WHAT TO WORK ON: Every entry must be output exactly as it was written.

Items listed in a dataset
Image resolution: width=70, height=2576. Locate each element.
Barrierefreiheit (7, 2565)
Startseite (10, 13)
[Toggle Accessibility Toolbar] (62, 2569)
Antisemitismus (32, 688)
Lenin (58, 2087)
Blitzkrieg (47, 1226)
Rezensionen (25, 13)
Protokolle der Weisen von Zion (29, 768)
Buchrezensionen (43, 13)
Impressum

TASK OUTPUT:
Image resolution: width=70, height=2576. Locate each element.
Barrierefreiheit (7, 2565)
Startseite (10, 13)
[Toggle Accessibility Toolbar] (62, 2569)
Antisemitismus (32, 688)
Lenin (58, 2087)
Blitzkrieg (47, 1226)
Rezensionen (25, 13)
Protokolle der Weisen von Zion (29, 768)
Buchrezensionen (43, 13)
Impressum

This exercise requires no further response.